AIM OF THE EXERCISE:
Using the listing that follows, report how many lines include the word "关于我们", and add no other words.

TASK INPUTS:
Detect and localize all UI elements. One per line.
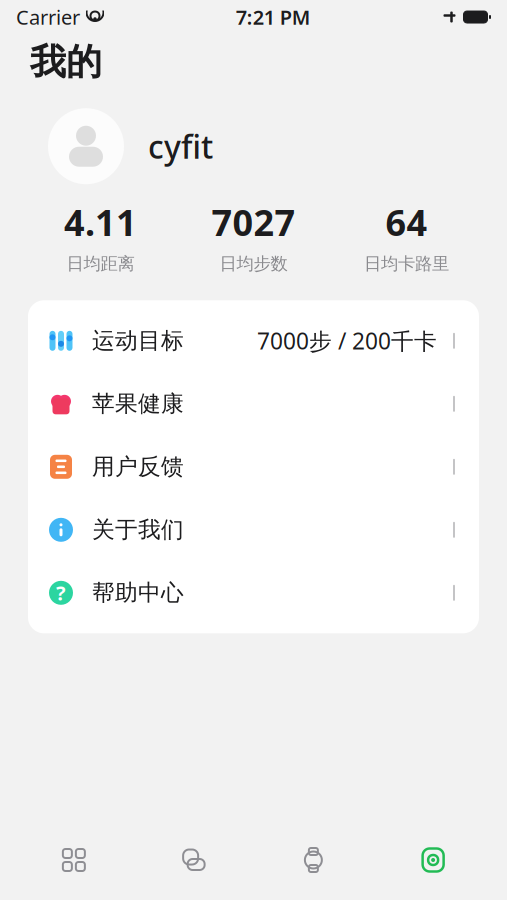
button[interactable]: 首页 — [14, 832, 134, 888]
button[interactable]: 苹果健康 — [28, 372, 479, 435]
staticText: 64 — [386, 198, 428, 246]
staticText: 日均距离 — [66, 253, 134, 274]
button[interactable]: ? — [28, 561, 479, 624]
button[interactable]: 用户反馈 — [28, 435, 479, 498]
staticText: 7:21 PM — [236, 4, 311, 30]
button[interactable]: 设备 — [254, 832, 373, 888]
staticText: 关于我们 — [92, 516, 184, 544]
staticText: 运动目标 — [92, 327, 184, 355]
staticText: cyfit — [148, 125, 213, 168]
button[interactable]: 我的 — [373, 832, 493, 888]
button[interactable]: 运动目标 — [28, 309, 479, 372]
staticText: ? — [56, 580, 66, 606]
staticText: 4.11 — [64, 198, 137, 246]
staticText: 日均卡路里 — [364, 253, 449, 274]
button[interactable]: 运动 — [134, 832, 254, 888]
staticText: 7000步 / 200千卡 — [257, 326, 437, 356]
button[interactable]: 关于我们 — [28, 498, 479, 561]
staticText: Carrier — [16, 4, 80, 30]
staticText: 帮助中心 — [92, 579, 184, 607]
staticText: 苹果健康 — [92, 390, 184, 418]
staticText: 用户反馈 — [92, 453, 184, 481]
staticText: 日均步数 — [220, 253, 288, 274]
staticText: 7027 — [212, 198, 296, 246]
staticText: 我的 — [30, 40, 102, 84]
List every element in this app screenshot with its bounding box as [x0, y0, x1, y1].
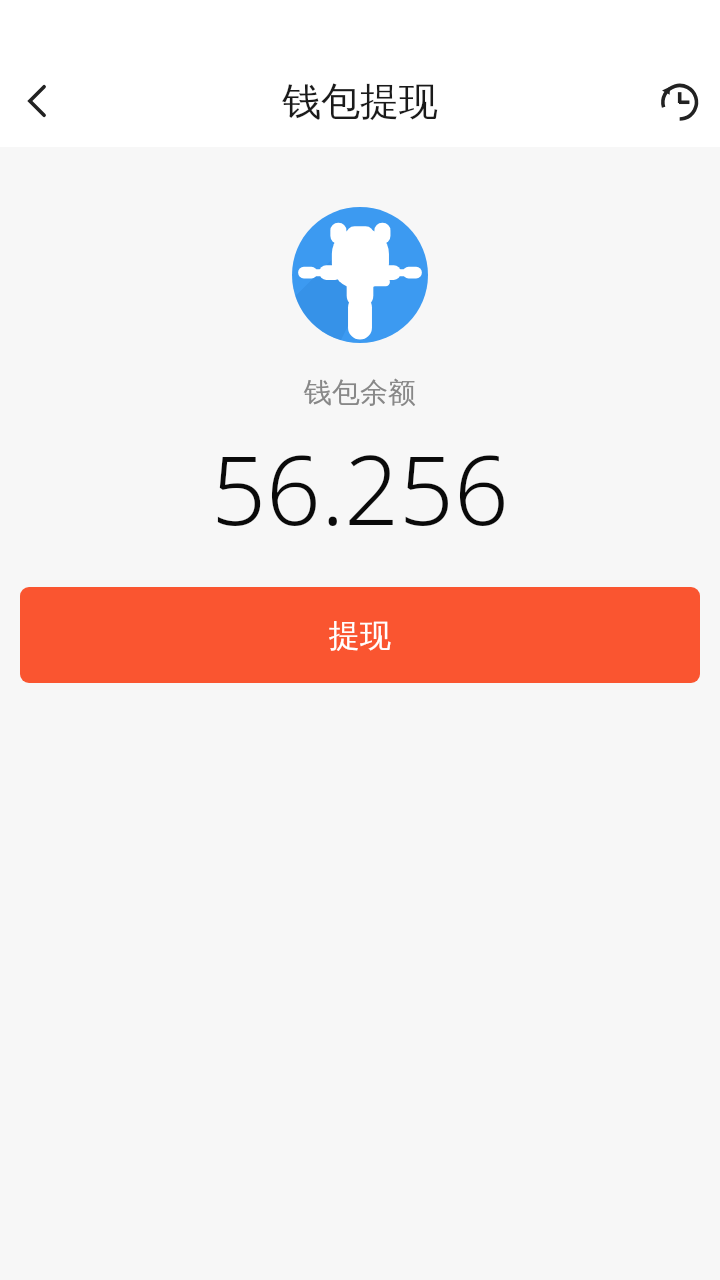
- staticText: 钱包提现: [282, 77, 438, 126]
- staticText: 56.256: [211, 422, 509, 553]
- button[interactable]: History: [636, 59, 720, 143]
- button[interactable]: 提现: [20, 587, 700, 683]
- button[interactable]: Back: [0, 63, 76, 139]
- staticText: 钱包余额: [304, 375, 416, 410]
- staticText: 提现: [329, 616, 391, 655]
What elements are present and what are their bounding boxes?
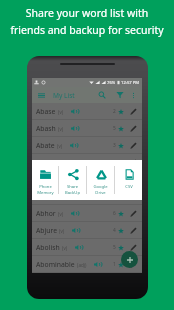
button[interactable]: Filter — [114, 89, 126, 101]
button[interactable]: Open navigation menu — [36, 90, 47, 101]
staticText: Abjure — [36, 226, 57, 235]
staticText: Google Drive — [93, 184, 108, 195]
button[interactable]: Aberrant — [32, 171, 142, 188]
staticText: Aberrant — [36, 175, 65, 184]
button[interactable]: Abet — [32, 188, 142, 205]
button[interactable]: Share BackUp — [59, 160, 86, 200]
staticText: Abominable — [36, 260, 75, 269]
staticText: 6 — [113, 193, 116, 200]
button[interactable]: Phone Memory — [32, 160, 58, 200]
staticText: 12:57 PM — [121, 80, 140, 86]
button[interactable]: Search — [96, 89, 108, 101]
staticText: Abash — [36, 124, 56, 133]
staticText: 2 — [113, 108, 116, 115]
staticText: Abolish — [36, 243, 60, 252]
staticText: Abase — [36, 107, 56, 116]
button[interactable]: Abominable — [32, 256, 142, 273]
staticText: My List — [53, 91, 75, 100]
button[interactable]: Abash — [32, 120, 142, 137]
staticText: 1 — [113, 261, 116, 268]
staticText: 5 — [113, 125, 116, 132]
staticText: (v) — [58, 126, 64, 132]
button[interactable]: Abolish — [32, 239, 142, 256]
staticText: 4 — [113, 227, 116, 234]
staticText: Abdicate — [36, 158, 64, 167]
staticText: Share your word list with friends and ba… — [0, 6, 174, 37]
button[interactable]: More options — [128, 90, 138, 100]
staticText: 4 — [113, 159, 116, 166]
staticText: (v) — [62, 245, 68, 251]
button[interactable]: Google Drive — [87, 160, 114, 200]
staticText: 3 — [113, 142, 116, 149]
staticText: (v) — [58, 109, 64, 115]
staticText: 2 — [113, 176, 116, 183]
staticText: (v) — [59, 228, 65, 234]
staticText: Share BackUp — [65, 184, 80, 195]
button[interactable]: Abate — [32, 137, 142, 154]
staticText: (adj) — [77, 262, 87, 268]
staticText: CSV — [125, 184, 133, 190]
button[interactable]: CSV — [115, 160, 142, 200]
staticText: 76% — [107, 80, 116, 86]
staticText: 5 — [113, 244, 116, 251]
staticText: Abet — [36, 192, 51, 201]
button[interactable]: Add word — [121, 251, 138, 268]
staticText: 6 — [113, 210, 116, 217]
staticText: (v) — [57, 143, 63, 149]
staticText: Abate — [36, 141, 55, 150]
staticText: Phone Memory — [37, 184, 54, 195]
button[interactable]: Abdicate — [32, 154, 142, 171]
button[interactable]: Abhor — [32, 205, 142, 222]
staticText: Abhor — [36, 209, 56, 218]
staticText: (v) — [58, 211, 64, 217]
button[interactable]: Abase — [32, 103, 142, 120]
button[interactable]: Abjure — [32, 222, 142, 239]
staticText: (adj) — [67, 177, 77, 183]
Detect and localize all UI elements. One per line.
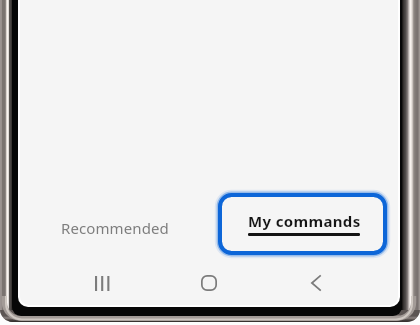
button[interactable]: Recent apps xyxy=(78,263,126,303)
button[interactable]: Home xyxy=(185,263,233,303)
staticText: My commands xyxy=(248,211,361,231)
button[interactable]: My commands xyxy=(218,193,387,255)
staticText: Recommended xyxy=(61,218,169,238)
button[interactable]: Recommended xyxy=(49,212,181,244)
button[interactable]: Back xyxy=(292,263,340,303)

EXERCISE SOLUTION:
2